Moving somewhere I wouldn’t need to drive had been a joke. While the idea’s appealing, for once I’m countering failure to use proper judgment. I’ve already had one future plan, Ocean State, blow up in my face.
“It’d suck if we moved to different places next year,” Cass continues. “We’d never see each other.”
I swallow. It was the one consideration that gave me pause in my recruiting journey. If I went to Rhode Island, we would still text and call, send each other silly photos and songs, but it wouldn’t be the same. We wouldn’t be able to walk the two streets to each other’s houses, go on late-night 7-Eleven runs, drive around in circles in the South Cross parking lot until we’re dizzy and laughing.

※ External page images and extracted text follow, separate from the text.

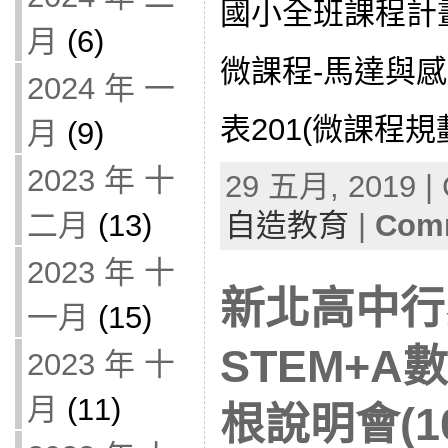
國小全班課程計
月
(6)
微課程-馬達與
2024 年 一
表201(微課程規劃
月
(9)
2023 年 十
29 五月, 2019 | 
自造教育
|
Comm
二月
(13)
2023 年 十
新北高中行
一月
(15)
STEM+
2023 年 十
月
(11)
根說明會(10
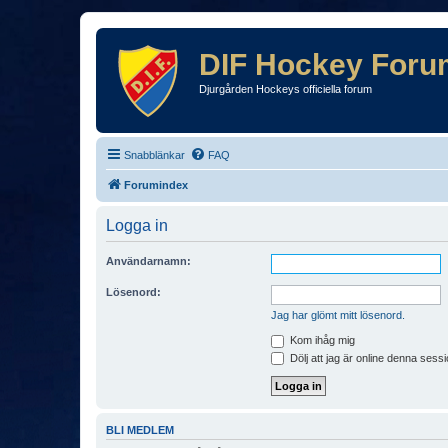
DIF Hockey Foru
Djurgården Hockeys officiella forum
Snabblänkar
FAQ
Forumindex
Logga in
Användarnamn:
Lösenord:
Jag har glömt mitt lösenord.
Kom ihåg mig
Dölj att jag är online denna sessi
BLI MEDLEM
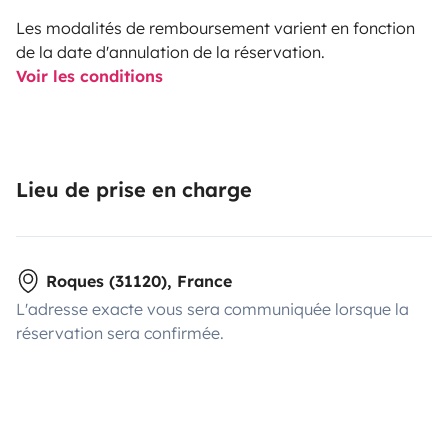
Les modalités de remboursement varient en fonction
de la date d'annulation de la réservation.
Voir les conditions
Lieu de prise en charge
Roques (31120), France
L'adresse exacte vous sera communiquée lorsque la
réservation sera confirmée.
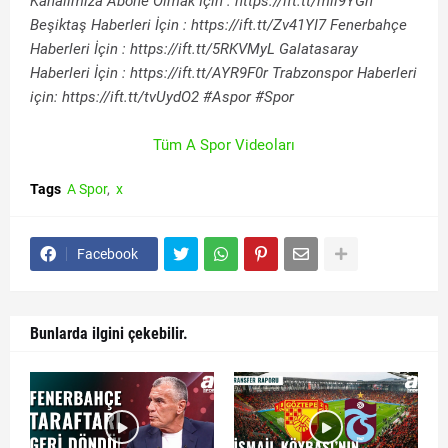
Kanalımıza Abone Olmak İçin : https://ift.tt/mil9YGn
Beşiktaş Haberleri İçin : https://ift.tt/Zv41YI7 Fenerbahçe
Haberleri İçin : https://ift.tt/5RKVMyL Galatasaray
Haberleri İçin : https://ift.tt/AYR9F0r Trabzonspor Haberleri
için: https://ift.tt/tvUydO2 #Aspor #Spor
Tüm A Spor Videoları
Tags
A Spor
x
Facebook
Bunlarda ilgini çekebilir.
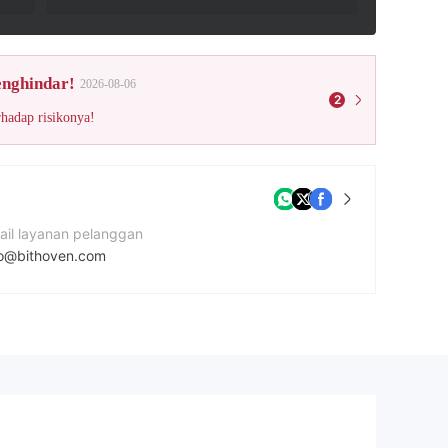
enghindar!
2026-08-06
2
rhadap risikonya!
ail layanan pelanggan
fo@bithoven.com
tus Perusahaan
tps://bithoven.com/en/
amat perusahaan
Suite 305, Griffith Corporate Centre, PO BOX 1510, Beachmont, Kingstown, Saint Vincent and the Grenadines.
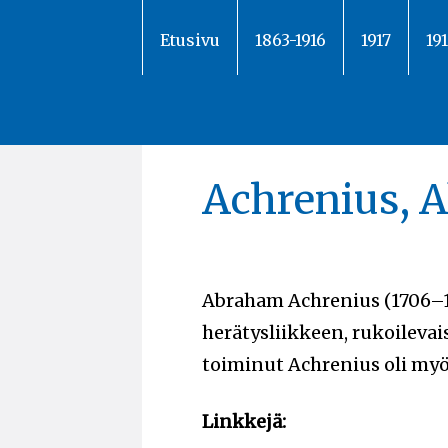
Siirry
sisältöön
Etusivu
1863-1916
1917
19
Achrenius, 
Abraham Achrenius (1706–
herätysliikkeen, rukoileva
toiminut Achrenius oli myös 
Linkkejä:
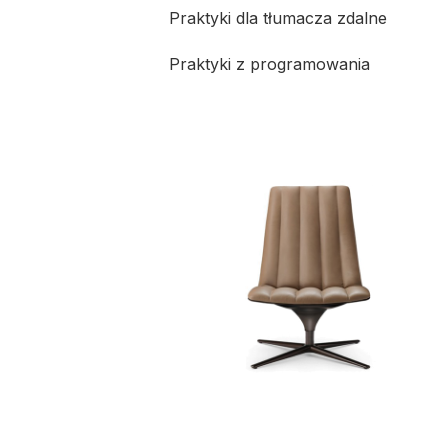
Praktyki dla tłumacza zdalne
Praktyki z programowania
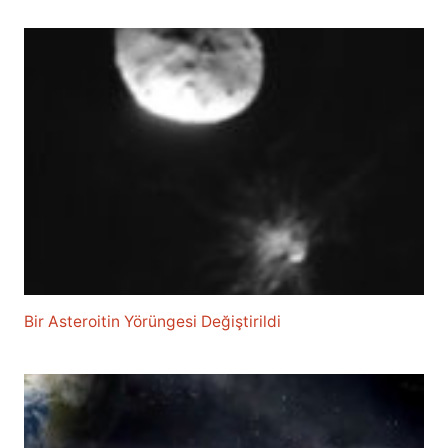
Bir Asteroitin Yörüngesi Değiştirildi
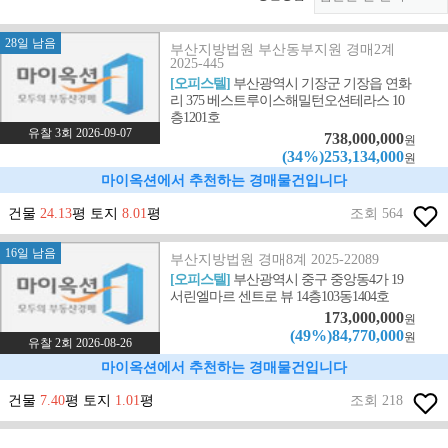
28일 남음
부산지방법원 부산동부지원 경매2계
2025-445
[오피스텔]
부산광역시 기장군 기장읍 연화
리 375 베스트루이스해밀턴오션테라스 10
층1201호
유찰 3회 2026-09-07
738,000,000
원
(34%)253,134,000
원
마이옥션에서 추천하는 경매물건입니다
건물
24.13
평 토지
8.01
평
조회 564
16일 남음
부산지방법원 경매8계 2025-22089
[오피스텔]
부산광역시 중구 중앙동4가 19
서린엘마르 센트로 뷰 14층103동1404호
173,000,000
원
(49%)84,770,000
원
유찰 2회 2026-08-26
마이옥션에서 추천하는 경매물건입니다
건물
7.40
평 토지
1.01
평
조회 218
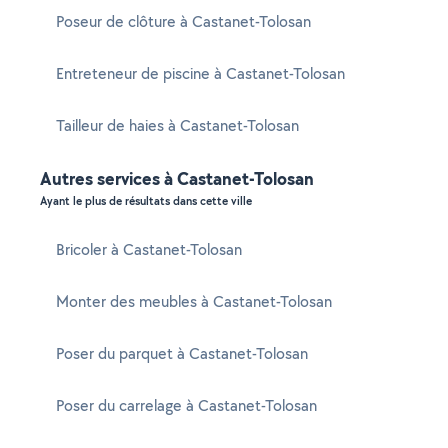
Poseur de clôture à Castanet-Tolosan
Entreteneur de piscine à Castanet-Tolosan
Tailleur de haies à Castanet-Tolosan
Autres services à Castanet-Tolosan
Ayant le plus de résultats dans cette ville
Bricoler à Castanet-Tolosan
Monter des meubles à Castanet-Tolosan
Poser du parquet à Castanet-Tolosan
Poser du carrelage à Castanet-Tolosan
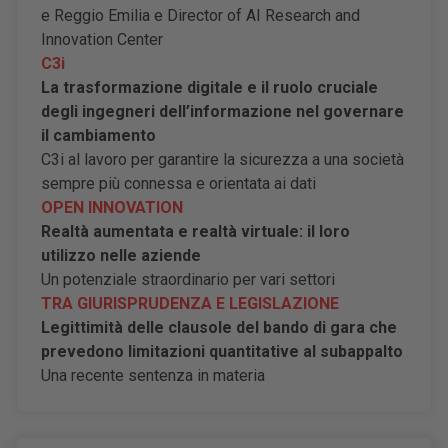
e Reggio Emilia e Director of AI Research and
Innovation Center
C3i
La trasformazione digitale e il ruolo cruciale
degli ingegneri dell
’informazione nel governare
il cambiamento
C3i al lavoro per garantire la sicurezza a una società
sempre più connessa e orientata ai dati
OPEN INNOVATION
Realtà aumentata e realtà virtuale: il loro
utilizzo nelle aziende
Un potenziale straordinario per vari settori
TRA GIURISPRUDENZA E LEGISLAZIONE
Legittimità delle clausole del bando di gara che
prevedono limitazioni quantitative al subappalto
Una recente sentenza in materia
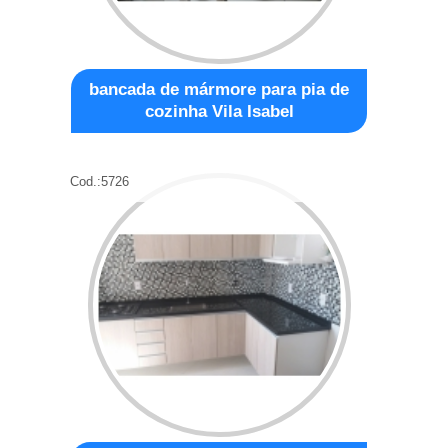
bancada de mármore para pia de
cozinha Vila Isabel
Cod.:
5726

She picks up her phone when a new text message arrives. Jules. Again.
I wonder if she’s telling Juliana, Savannah’s bailing on moving to the city with me, and if Juliana is writing back in kind, Savannah is the worst.
As I ease across the intersection, the opening guitar chords of a familiar song begin playing over the radio.
“Is this what I think it is?” Cassie straightens up.
“Seventh grade summer anthem? Hell, yes.”
“Remember when we met those kids from Australia down at South Cross?” She’s already grinning. The city has been dropped in favor of silly lyrics and doofy-looking boy band members that we’d swooned over. “They were all, ‘We’re pro surfers,’ so you challenged them to a swim race?”
“You mean when you volunteered me?” I bet my friend Savannah could take all of you, she’d said, fists on the hips of her mint-green bikini bottom.
They’d eyed me over their sunglasses. Her?
The wind had sent Cassie’s hair flying, yet she’d never budged. Count of three. One…two…
Sprinting into the water, the adrenaline of competition coursing through me, Cassie shouting from the shore, You got this, Savannah! Show them how we do it in America!
“Either way, I beat their asses,” I say. They’d pretended to chase me out of the water, so I splashed through the foam and back up to Cassie. She’d thrown her arms around me despite the fact that I was soaking wet.
She nods sagely. “I was honored to know you.”
Next thing I know, we’re belting out song lyrics with the windows rolled down, screaming over the frigid air. The infectious beat on the highest volume obliterates any remaining tension. Cassie reaches out her hand and lets the wind bat it back, her curls tangling in her face, too busy singing to push them away.
“Drum solo!” I yell, forgetting my vehicular fear for a moment to bang my hands against the steering wheel.